#### Task instructions:
From the line containing "[Georgi Gotev]" to the line containing "EMPRENDIMIENTO" in the records below, set down every line exactly as it stands, both ends included, and skip the pictures.

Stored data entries
+---+

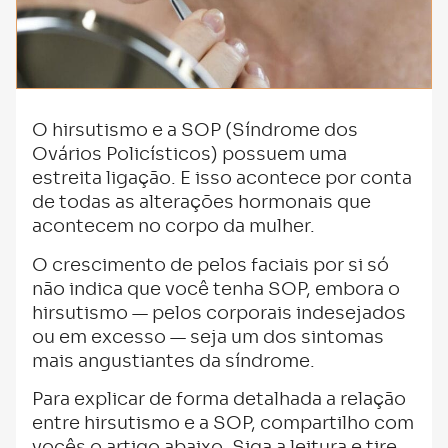
O hirsutismo e a SOP (Síndrome dos
Ovários Policísticos) possuem uma
estreita ligação. E isso acontece por conta
de todas as alterações hormonais que
acontecem no corpo da mulher.
O crescimento de pelos faciais por si só
não indica que você tenha SOP, embora o
hirsutismo — pelos corporais indesejados
ou em excesso — seja um dos sintomas
mais angustiantes da síndrome.
Para explicar de forma detalhada a relação
entre hirsutismo e a SOP, compartilho com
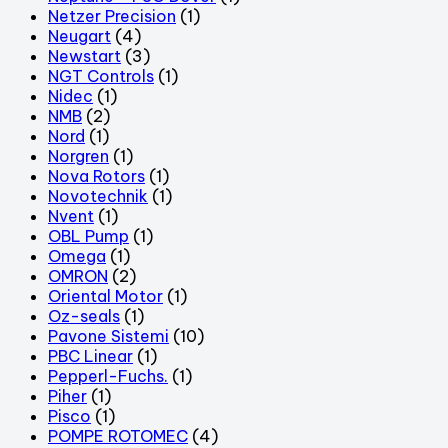
Netzer Precision
(1)
Neugart
(4)
Newstart
(3)
NGT Controls
(1)
Nidec
(1)
NMB
(2)
Nord
(1)
Norgren
(1)
Nova Rotors
(1)
Novotechnik
(1)
Nvent
(1)
OBL Pump
(1)
Omega
(1)
OMRON
(2)
Oriental Motor
(1)
Oz-seals
(1)
Pavone Sistemi
(10)
PBC Linear
(1)
Pepperl-Fuchs.
(1)
Piher
(1)
Pisco
(1)
POMPE ROTOMEC
(4)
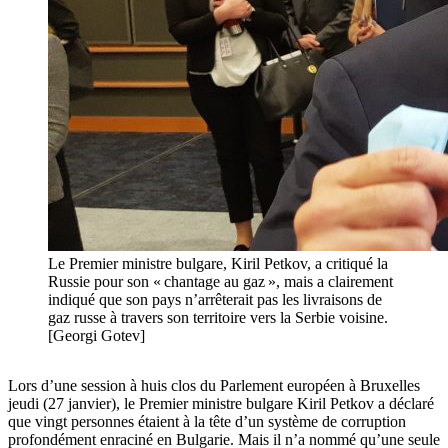
Le Premier ministre bulgare, Kiril Petkov, a critiqué la
Russie pour son « chantage au gaz », mais a clairement
indiqué que son pays n’arrêterait pas les livraisons de
gaz russe à travers son territoire vers la Serbie voisine.
[Georgi Gotev]
Lors d’une session à huis clos du Parlement européen à Bruxelles
jeudi (27 janvier), le Premier ministre bulgare Kiril Petkov a déclaré
que vingt personnes étaient à la tête d’un système de corruption
profondément enraciné en Bulgarie. Mais il n’a nommé qu’une seule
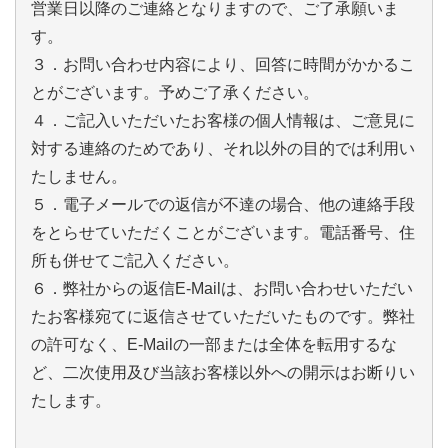
営業日以降のご連絡となりますので、ご了承願いま
す。
３．お問い合わせ内容により、回答に時間がかかるこ
とがございます。予めご了承ください。
４．ご記入いただいたお客様の個人情報は、ご意見に
対する連絡のためであり、それ以外の目的では利用い
たしません。
５．電子メールでの返信が不達の場合、他の連絡手段
をとらせていただくことがございます。電話番号、住
所も併せてご記入ください。
６．弊社からの返信E-Mailは、お問い合わせいただい
たお客様宛てに返信させていただいたものです。弊社
の許可なく、E-Mailの一部または全体を転用するな
ど、二次使用及び当該お客様以外への開示はお断りい
たします。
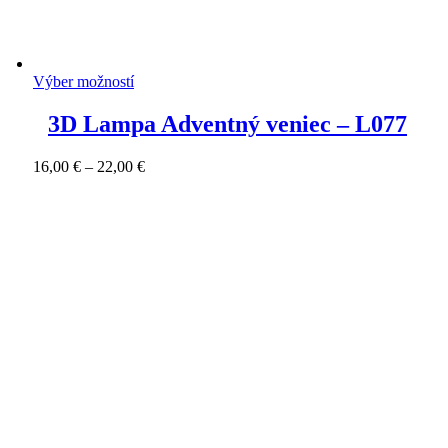
Výber možností
3D Lampa Adventný veniec – L077
Price
16,00
€
–
22,00
€
range:
16,00 €
through
22,00 €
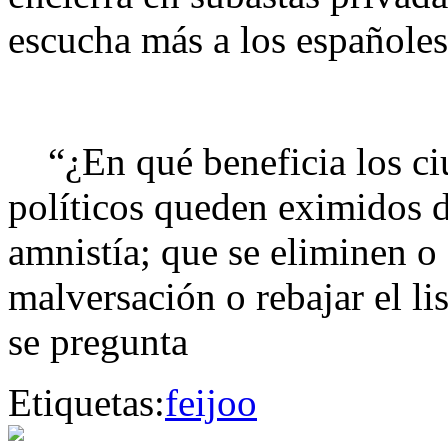
escucha más a los españoles
“¿En qué beneficia los ciu
políticos queden eximidos d
amnistía; que se eliminen o
malversación o rebajar el li
se pregunta
Etiquetas:
feijoo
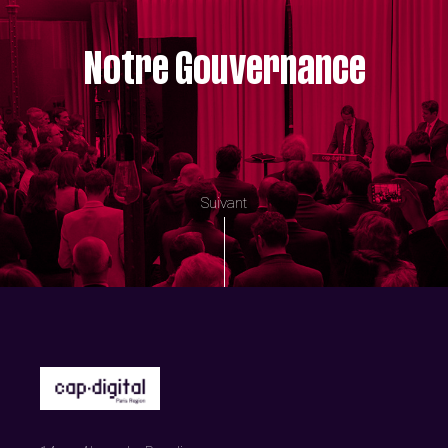
Notre Gouvernance
Suivant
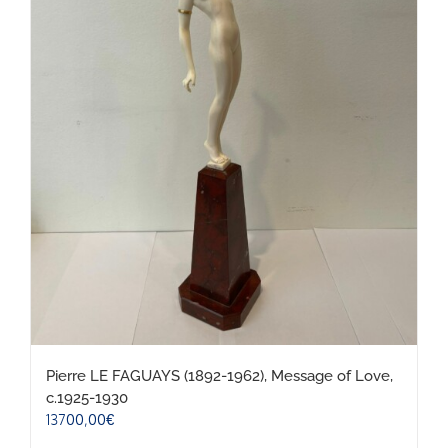
Pierre LE FAGUAYS (1892-1962), Message of Love,
c.1925-1930
13700,00
€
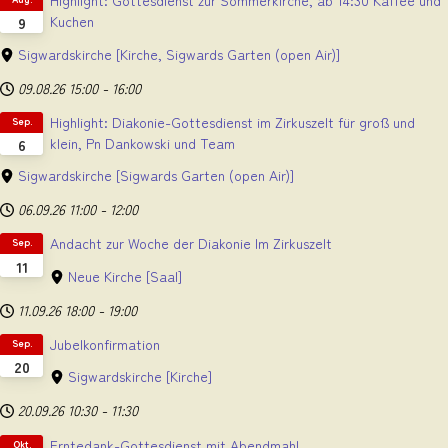
Highlight: Gottesdienst zur Sommerkirche, ab 14:30 Kaffee und
Kuchen
9
Sigwardskirche
[Kirche, Sigwards Garten (open Air)]
09.08.26
15:00
-
16:00
Highlight: Diakonie-Gottesdienst im Zirkuszelt für groß und
Sep.
klein, Pn Dankowski und Team
6
Sigwardskirche
[Sigwards Garten (open Air)]
06.09.26
11:00
-
12:00
Andacht zur Woche der Diakonie Im Zirkuszelt
Sep.
11
Neue Kirche
[Saal]
11.09.26
18:00
-
19:00
Jubelkonfirmation
Sep.
20
Sigwardskirche
[Kirche]
20.09.26
10:30
-
11:30
Erntedank-Gottesdienst mit Abendmahl
Okt.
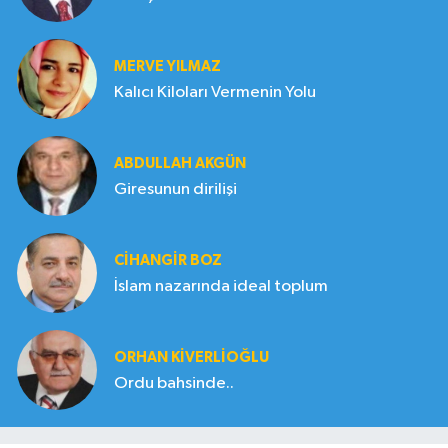
MERVE YILMAZ
Kalıcı Kiloları Vermenin Yolu
ABDULLAH AKGÜN
Giresunun dirilişi
CIHANGIR BOZ
İslam nazarında ideal toplum
ORHAN KIVERLIOĞLU
Ordu bahsinde..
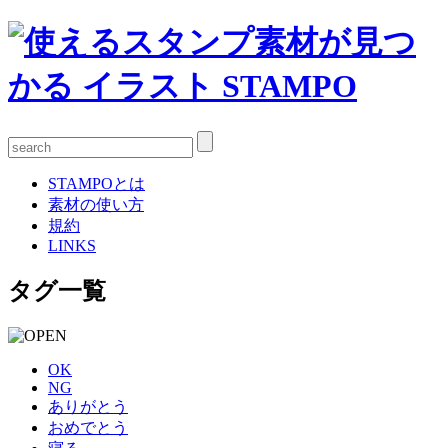
STAMPOとは
素材の使い方
規約
LINKS
タグ一覧
OK
NG
ありがとう
おめでとう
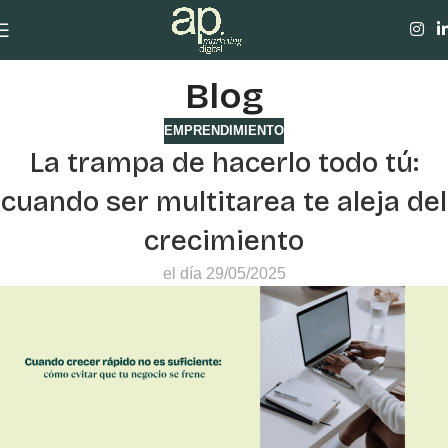
Skip to navigation
Skip to main content
Blog
EMPRENDIMIENTO
La trampa de hacerlo todo tú:
cuando ser multitarea te aleja del
crecimiento
el día 29/05/2025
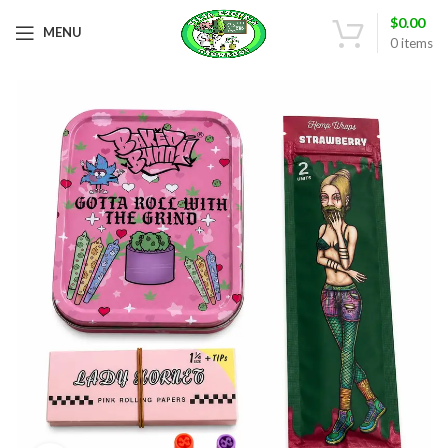
$
0.00
MENU
0
items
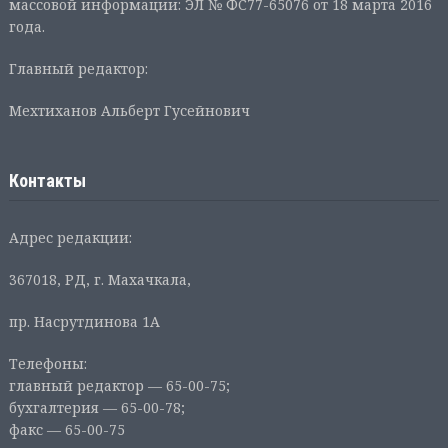
массовой информации: ЭЛ № ФС77-65076 от 18 марта 2016
года.
Главный редактор:
Мехтиханов Альберт Гусейнович
Контакты
Адрес редакции:
367018, РД, г. Махачкала,
пр. Насрутдинова 1А
Телефоны:
главный редактор — 65-00-75;
бухгалтерия — 65-00-78;
факс — 65-00-75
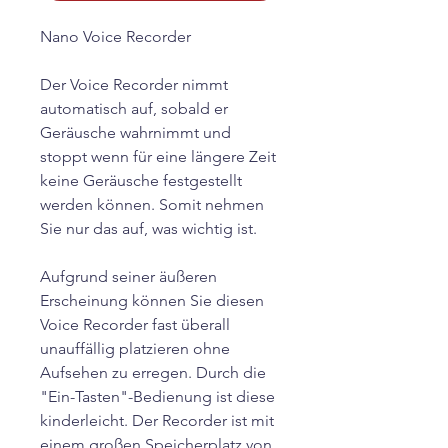
Nano Voice Recorder
Der Voice Recorder nimmt
automatisch auf, sobald er
Geräusche wahrnimmt und
stoppt wenn für eine längere Zeit
keine Geräusche festgestellt
werden können. Somit nehmen
Sie nur das auf, was wichtig ist.
Aufgrund seiner äußeren
Erscheinung können Sie diesen
Voice Recorder fast überall
unauffällig platzieren ohne
Aufsehen zu erregen. Durch die
"Ein-Tasten"-Bedienung ist diese
kinderleicht. Der Recorder ist mit
einem großen Speicherplatz von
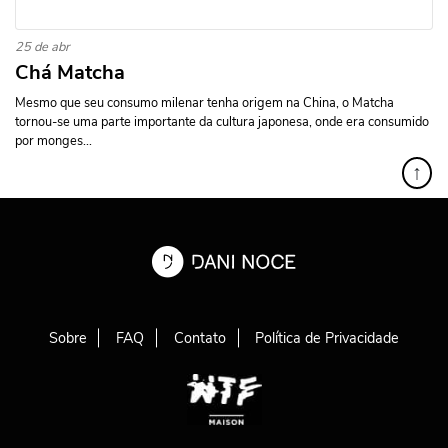
25 de abr
Chá Matcha
Mesmo que seu consumo milenar tenha origem na China, o Matcha
tornou-se uma parte importante da cultura japonesa, onde era consumido
por monges...
↑
Sobre
FAQ
Contato
Política de Privacidade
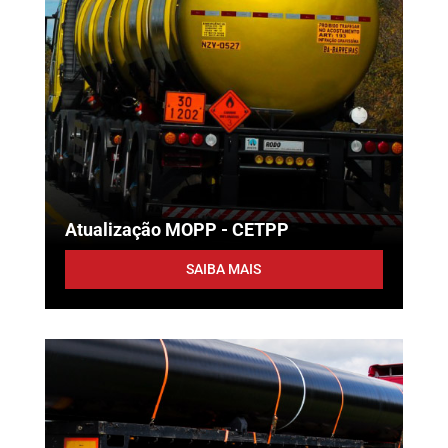
Atualização MOPP - CETPP
SAIBA MAIS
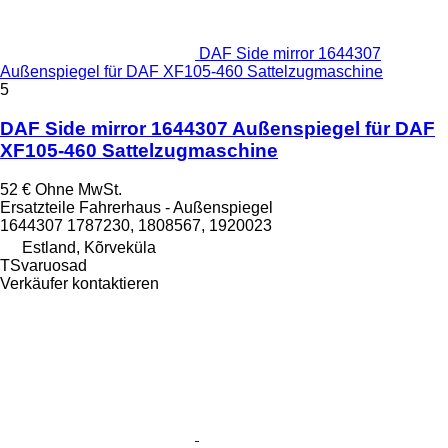
DAF Side mirror 1644307
Außenspiegel für DAF XF105-460 Sattelzugmaschine
5
DAF Side mirror 1644307 Außenspiegel für DAF
XF105-460 Sattelzugmaschine
52 €
Ohne MwSt.
Ersatzteile Fahrerhaus - Außenspiegel
1644307 1787230, 1808567, 1920023
Estland, Kõrveküla
TSvaruosad
Verkäufer kontaktieren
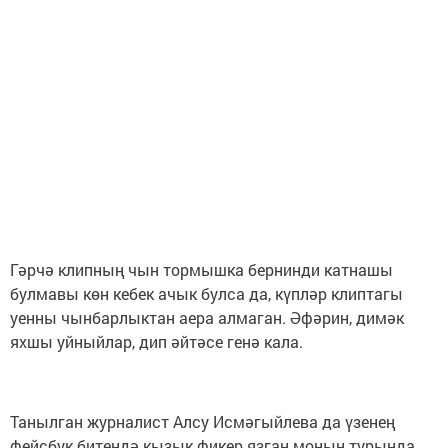
Гәрчә клипның чын тормышка бернинди катнашы
булмавы көн кебек ачык булса да, күпләр клиптагы
уенны чынбарлыктан аера алмаган. Әфәрин, димәк
яхшы уйныйлар, дип әйтәсе генә кала.
Танылган журналист Алсу Исмәгыйлева да үзенең
фейсбук битендә кызык фикер язган моның турында.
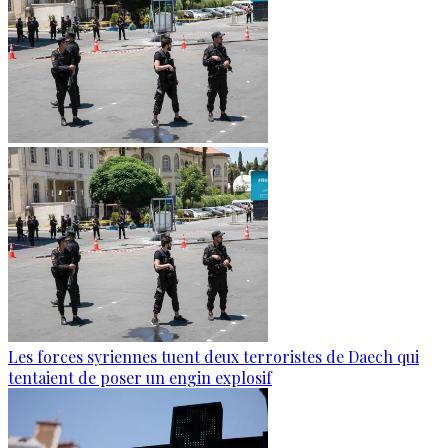
Les forces syriennes tuent deux terroristes de Daech qui
tentaient de poser un engin explosif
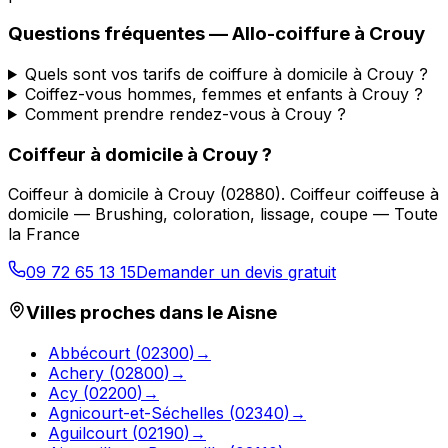
Questions fréquentes —
Allo-coiffure
à
Crouy
Quels sont vos tarifs de coiffure à domicile à Crouy ?
Coiffez-vous hommes, femmes et enfants à Crouy ?
Comment prendre rendez-vous à Crouy ?
Coiffeur à domicile
à
Crouy
?
Coiffeur à domicile
à
Crouy
(
02880
).
Coiffeur coiffeuse à
domicile — Brushing, coloration, lissage, coupe — Toute
la France
09 72 65 13 15
Demander un devis gratuit
Villes proches dans le
Aisne
Abbécourt
(
02300
)
→
Achery
(
02800
)
→
Acy
(
02200
)
→
Agnicourt-et-Séchelles
(
02340
)
→
Aguilcourt
(
02190
)
→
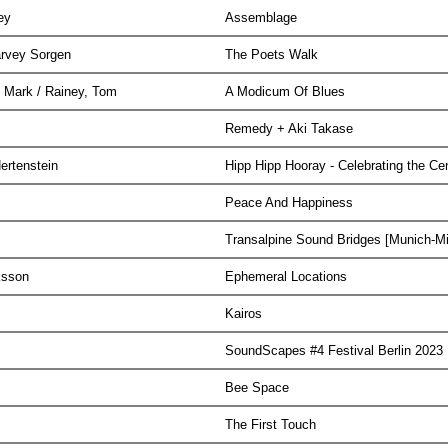
ney
Assemblage
Harvey Sorgen
The Poets Walk
s, Mark / Rainey, Tom
A Modicum Of Blues
Remedy + Aki Takase
ertenstein
Hipp Hipp Hooray - Celebrating the Ce
Peace And Happiness
Transalpine Sound Bridges [Munich-M
iksson
Ephemeral Locations
Kairos
SoundScapes #4 Festival Berlin 2023
Bee Space
The First Touch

+---+

#### Solution:
[Georgi Gotev]
Lors d’une session à huis clos du Parlement européen à Bruxelles
jeudi (27 janvier), le Premier ministre bulgare Kiril Petkov a déclaré
que vingt personnes étaient à la tête d’un système de corruption
profondément enraciné en Bulgarie. Mais il n’a nommé qu’une seule
営業日以降のご連絡となりますので、ご了承願いま
す。
３．お問い合わせ内容により、回答に時間がかかるこ
とがございます。予めご了承ください。
４．ご記入いただいたお客様の個人情報は、ご意見に
対する連絡のためであり、それ以外の目的では利用い
たしません。
５．電子メールでの返信が不達の場合、他の連絡手段
をとらせていただくことがございます。電話番号、住
所も併せてご記入ください。
６．弊社からの返信E-Mailは、お問い合わせいただい
たお客様宛てに返信させていただいたものです。弊社
の許可なく、E-Mailの一部または全体を転用するな
ど、二次使用及び当該お客様以外への開示はお断りい
たします。
Výber možností
3D Lampa Adventný veniec – L077
Price
16,00
€
–
22,00
€
range:
16,00 €
through
22,00 €
escucha más a los españoles
“¿En qué beneficia los ciu
políticos queden eximidos d
amnistía; que se eliminen o
malversación o rebajar el li
se pregunta
Etiquetas:
feijoo
Notre Gouvernance
Suivant
Pierre LE FAGUAYS (1892-1962), Message of Love,
c.1925-1930
13700,00
€
Highlight: Gottesdienst zur Sommerkirche, ab 14:30 Kaffee und
Kuchen
9
Sigwardskirche
[Kirche, Sigwards Garten (open Air)]
09.08.26
15:00
-
16:00
Highlight: Diakonie-Gottesdienst im Zirkuszelt für groß und
Sep.
klein, Pn Dankowski und Team
6
Sigwardskirche
[Sigwards Garten (open Air)]
06.09.26
11:00
-
12:00
Andacht zur Woche der Diakonie Im Zirkuszelt
Sep.
11
Neue Kirche
[Saal]
11.09.26
18:00
-
19:00
Jubelkonfirmation
Sep.
20
Sigwardskirche
[Kirche]
20.09.26
10:30
-
11:30
Erntedank-Gottesdienst mit Abendmahl
Okt.
MERVE YILMAZ
Kalıcı Kiloları Vermenin Yolu
ABDULLAH AKGÜN
Giresunun dirilişi
CIHANGIR BOZ
İslam nazarında ideal toplum
ORHAN KIVERLIOĞLU
Ordu bahsinde..
STAMPOとは
素材の使い方
規約
LINKS
タグ一覧
OK
NG
ありがとう
おめでとう
Skip to navigation
Skip to main content
Blog
EMPRENDIMIENTO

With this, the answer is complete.